What this task involves: Starting at the line that contains "của chúng tôi sẽ", return every line down to the end of the records below, exactly as written.

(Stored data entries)

BEGIN

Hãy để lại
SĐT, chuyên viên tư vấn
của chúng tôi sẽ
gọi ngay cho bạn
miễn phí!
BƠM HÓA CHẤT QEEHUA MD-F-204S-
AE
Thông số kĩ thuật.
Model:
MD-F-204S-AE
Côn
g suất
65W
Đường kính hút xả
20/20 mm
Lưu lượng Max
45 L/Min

END

Written response:
của chúng tôi sẽ
gọi ngay cho bạn
miễn phí!
BƠM HÓA CHẤT QEEHUA MD-F-204S-
AE
Thông số kĩ thuật.
Model:
MD-F-204S-AE
Côn
g suất
65W
Đường kính hút xả
20/20 mm
Lưu lượng Max
45 L/Min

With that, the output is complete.